« La beauté silencieuse et salubre des plantes éveille en moi des sympathies profondes. Tout est toujours en elles d’une propreté miraculeuse. Pas de sang tumultueux, l’avez-vous remarqué ? Pas d’entrailles malodorantes. Pas de coeur chaotique. La sève circule sans heurts le long de leurs tiges altières. Et pas non plus de bruyante déglutition. Une absorption continue, sereinement concentrée. Pas de cris au moment des amours, de glapissements, de feulements, de brames ou de halètements. Une calme éclosion, des parfums de nectaires, des pollens qui voyagent au vent ou sur le corps affairé des insectes. »
Antoine travaille en tant que responsable jardinier pour le compte d’une ville. Il est logé chez madame Frison, vieille dame impotente. Antoine s’entend très bien avec madame Frison à laquelle il rend service autant qu’il peut. Mais parce que la vieille dame lui demande un jour d’aller chercher une petite râpe dans un buffet il y découvre ses économies. Pourquoi sa logeuse garde-t-elle dans un tiroir autant d’argent ? Antoine fait par ailleurs la connaissance de Clémence. À la mort de madame Frison il s’avère que celle-ci, sans descendance et famille directe, a fait donation de sa maison à son locataire. Mais l’argent disparaît peu à peu dans le tiroir. Qui vient en prendre ? La réponse amènera Antoine, à souhaiter ardemment le retour d’un élément salubre et salvateur, purificateur comme le feu : l’herbe !
Particularités
J’ai profité du fait que ce livre soit devenu indisponible pour en entreprendre la ré-écriture. Le contenu général reste le même mais les enjeux en seront plus explicites. La matière elle-même est remaniée selon le principe d’une « histoire en soi », c’est à dire d’une histoire dans laquelle il n’y a pas de circonstances inutiles ou fortuites.
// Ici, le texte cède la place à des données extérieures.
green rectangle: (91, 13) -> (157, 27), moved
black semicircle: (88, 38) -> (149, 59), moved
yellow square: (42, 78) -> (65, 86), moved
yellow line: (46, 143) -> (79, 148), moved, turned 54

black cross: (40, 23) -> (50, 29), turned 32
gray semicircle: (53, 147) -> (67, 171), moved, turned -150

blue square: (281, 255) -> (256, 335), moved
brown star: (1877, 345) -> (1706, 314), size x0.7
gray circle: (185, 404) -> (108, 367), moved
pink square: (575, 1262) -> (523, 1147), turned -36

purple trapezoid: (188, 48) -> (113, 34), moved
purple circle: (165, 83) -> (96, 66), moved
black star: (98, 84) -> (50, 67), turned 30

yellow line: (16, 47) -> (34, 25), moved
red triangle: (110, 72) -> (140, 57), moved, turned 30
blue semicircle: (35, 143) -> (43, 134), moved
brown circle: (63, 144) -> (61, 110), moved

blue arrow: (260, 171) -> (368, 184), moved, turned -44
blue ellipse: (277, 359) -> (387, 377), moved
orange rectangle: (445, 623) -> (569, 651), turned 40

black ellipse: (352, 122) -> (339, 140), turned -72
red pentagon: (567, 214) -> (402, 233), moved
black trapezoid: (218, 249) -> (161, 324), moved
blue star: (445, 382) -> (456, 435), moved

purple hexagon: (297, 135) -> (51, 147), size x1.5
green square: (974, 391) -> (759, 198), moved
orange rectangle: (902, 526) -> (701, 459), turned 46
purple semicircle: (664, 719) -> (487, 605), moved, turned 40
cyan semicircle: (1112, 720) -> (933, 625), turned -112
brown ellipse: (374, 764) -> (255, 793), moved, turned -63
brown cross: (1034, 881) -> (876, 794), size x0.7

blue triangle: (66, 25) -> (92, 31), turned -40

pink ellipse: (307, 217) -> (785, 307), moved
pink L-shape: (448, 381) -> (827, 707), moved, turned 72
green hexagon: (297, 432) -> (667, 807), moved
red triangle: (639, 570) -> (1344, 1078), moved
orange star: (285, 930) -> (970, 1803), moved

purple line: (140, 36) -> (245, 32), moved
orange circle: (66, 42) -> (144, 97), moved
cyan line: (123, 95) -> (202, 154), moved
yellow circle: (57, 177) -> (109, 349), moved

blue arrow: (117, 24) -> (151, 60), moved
« Serait-il important de savoir pourquoi j’étais arrivé là, à la suite de quoi ? Serait-il important de savoir qui étaient mes parents et comment ils vivaient ? De quelle manière ils s’y étaient pris avec moi quand je vivais chez eux ? Si moi-même j’avais déjà eu une femme et même, peut-être, un enfant ?
Serait-il important de savoir si j’avais voyagé ? Si j’avais lu beaucoup de livres ? Si j’aimais le sport ? Si je consultais les journaux ? Si je m’intéressais à la politique ou à la géopolitique ? Si j’aimais la musique ? …
Vous comprendrez, je pense, que la question est large, quasiment insondable mais, pour autant, vous ne démordrez peut-être pas du fait que ce serait à moi de savoir ce qui serait à retenir et de le faire valoir tout en laissant le reste…
Je pense autrement. Je pense qu’il faut se dire que c’est une histoire en soi et qui trouvera elle-même ce qui aura compté pour elle, une histoire tellement dépendante des circonstances que celles-ci se présenteront à point nommé, en temps voulu, selon sa gravitation propre. »
Intention
Un premier retour d’expérience m’a fait comprendre que si ce roman court a séduit, il aussi dérouté. Dans sa ré-écriture je me suis fixé surtout trois objectifs :
- Rendre plus explicite les enjeux, en montrant en particulier la complémentarité des intrigues.
- Supprimer des parties qui ont paru digressives,
- Étoffer la matière pour lui donner plus de réalité crédible.